Search code examples
phpcachingfopengoogle-docshttp-caching

How can I force PHP's fopen() to return the current version of a web page?


The current content of this google docs page is:

alt text http://www.deviantsart.com/upload/i9k01q.png

However, when reading this page with the following PHP fopen() script, I get an older, cached version:

alt text
(source: deviantsart.com)

I've tried two solutions proposed in this question (a random attribute and using POST) and I also tried clearstatcache() but I always get the cached version of the web page.

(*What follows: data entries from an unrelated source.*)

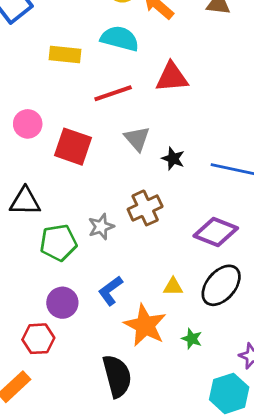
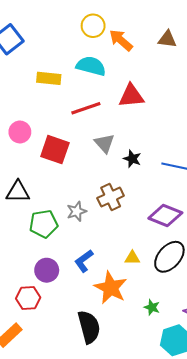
green star: (192, 339) -> (152, 307), moved

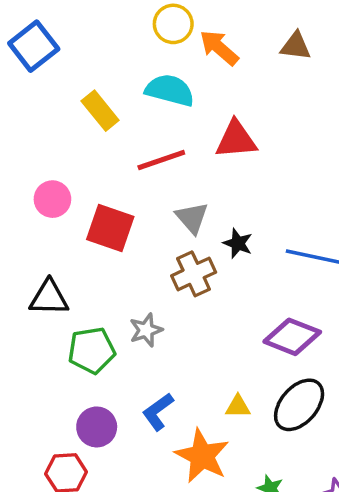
yellow rectangle: (49, 78) -> (100, 111), turned 45
brown cross: (111, 197) -> (194, 274), moved

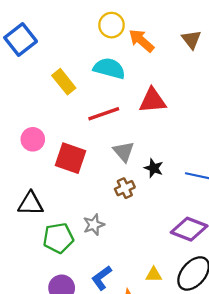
brown triangle: (296, 46) -> (191, 40), turned 45
brown cross: (194, 274) -> (125, 188), size x0.7

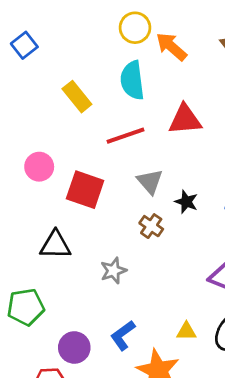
blue square: (21, 40) -> (24, 45), size x0.7
cyan semicircle: (109, 68) -> (132, 80), turned -112
brown cross: (125, 188) -> (151, 226), turned -30
black triangle: (31, 204) -> (55, 245), moved
green pentagon: (58, 238) -> (26, 307), moved

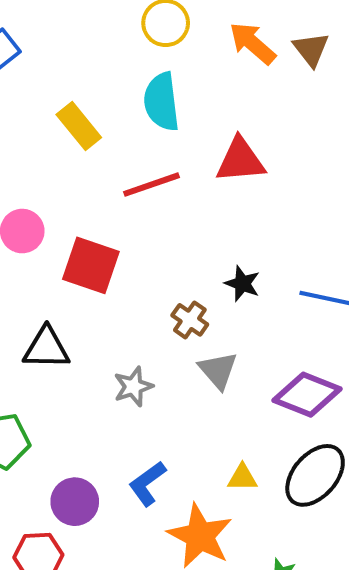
orange arrow: (171, 47) -> (252, 43), moved
gray triangle: (150, 182) -> (218, 370), moved

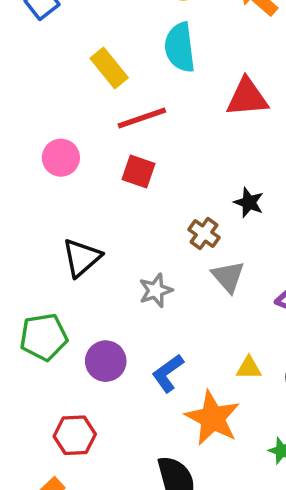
red line: (151, 185) -> (142, 118), moved
red square: (91, 265) -> (138, 171), moved, size x0.7
black triangle: (46, 348) -> (82, 258), turned -42
purple circle: (75, 502) -> (106, 361), moved

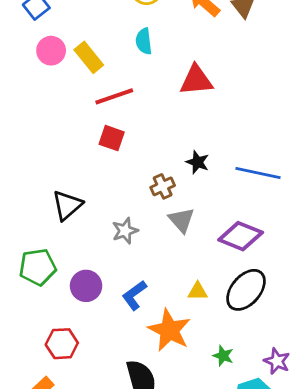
cyan semicircle: (180, 47) -> (144, 41), size x0.7
pink circle: (61, 158) -> (51, 51), moved
brown cross: (204, 234) -> (163, 186), turned 30

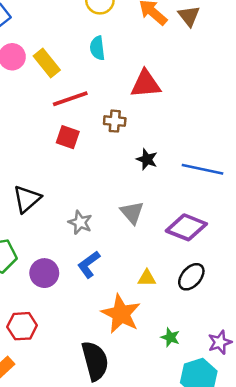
brown cross: (163, 186) -> (115, 121), moved, turned 30
gray star: (125, 231) -> (80, 222), turned -30
black ellipse: (246, 290) -> (191, 277), size x0.7
blue L-shape: (134, 295) -> (89, 264), moved
purple star: (277, 361) -> (220, 342), turned 30

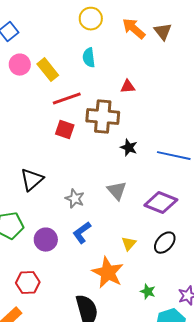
red triangle: (146, 84) -> (128, 87), size x0.6
brown cross: (115, 121) -> (103, 117), size x1.8
yellow triangle: (147, 278) -> (129, 244), turned -49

What do I have to change in the following script so that fopen() returns the current version of the web page?

<?php
$url = 'http://docs.google.com/View?id=dc7gj86r_32g68627ff&amp;rand=' . getRandomDigits(10);

echo $url . '<hr/>';
echo loadFile($url);

function loadFile($sFilename) {
    clearstatcache();
    if (floatval(phpversion()) >= 4.3) {
        $sData = file_get_contents($sFilename);
    } else {
        if (!file_exists($sFilename)) return -3;

        $opts = array('http' =>
          array(
            'method'  => 'POST',
            'content'=>''
          )
        );
        $context  = stream_context_create($opts);                

        $rHandle = fopen($sFilename, 'r', $context);
        if (!$rHandle) return -2;

        $sData = '';
        while(!feof($rHandle))
            $sData .= fread($rHandle, filesize($sFilename));
        fclose($rHandle);
    }
    return $sData;
}

function getRandomDigits($numberOfDigits) {
 $r = "";
 for($i=1; $i<=$numberOfDigits; $i++) {
  $nr=rand(0,9);
  $r .=  $nr;
 }
 return $r;
}

?>

ADDED: taking out the $opts and $context gives me a cached page as well:

function loadFile($sFilename) {
    if (floatval(phpversion()) >= 4.3) {
        $sData = file_get_contents($sFilename);
    } else {
        if (!file_exists($sFilename)) return -3;              

        $rHandle = fopen($sFilename, 'r');
        if (!$rHandle) return -2;

        $sData = '';
        while(!feof($rHandle))
            $sData .= fread($rHandle, filesize($sFilename));
        fclose($rHandle);
    }
    return $sData;
}

ADDED: this curl script which sends a Firefox user agent returns the cached version as well:

<?php
$url = 'http://docs.google.com/View?id=dc7gj86r_32g68627ff';
//$user_agent = 'Mozilla/4.0 (compatible; MSIE 5.01; Windows NT 5.0)';
$user_agent = 'Mozilla/5.0 (Windows; U; Windows NT 6.1; en-US; rv:1.9.2.3) Gecko/20100401 Firefox/3.6.3 (.NET CLR 3.5.30729)';
$ch = curl_init();
//curl_setopt($ch, CURLOPT_COOKIEJAR, "/tmp/cookie");
//curl_setopt($ch, CURLOPT_COOKIEFILE, "/tmp/cookie");
curl_setopt($ch, CURLOPT_URL, $url ); 
curl_setopt($ch, CURLOPT_FAILONERROR, 1); 
curl_setopt($ch, CURLOPT_FOLLOWLOCATION, 0); 
curl_setopt($ch, CURLOPT_RETURNTRANSFER,1); 
curl_setopt($ch, CURLOPT_TIMEOUT, 15);
curl_setopt($ch, CURLOPT_USERAGENT, $user_agent);
curl_setopt($ch, CURLOPT_VERBOSE, 0);
echo curl_exec($ch);
?>

Solution

  • I also get this:

    Test One;http://docs.google.com/View?id=dc7gj86r_30dzgzbjch
    Test Two;http://docs.google.com/View?id=dc7gj86r_31dbssfrzx
    

    The "caching" must be being done at Google Docs or, more probably, it's your fault (wrong URL?).


    Response headers:

    Set-Cookie: ******
    Content-Type: text/html; charset=UTF-8
    Cache-Control: no-cache, no-store, max-age=0, must-revalidate
    Pragma: no-cache
    Expires: Fri, 01 Jan 1990 00:00:00 GMT
    Date: Sun, 02 May 2010 03:30:29 GMT
    X-Frame-Options: ALLOWALL
    Content-Encoding: gzip
    X-Content-Type-Options: nosniff
    X-XSS-Protection: 1; mode=block
    Content-Length: 3987
    Server: GSE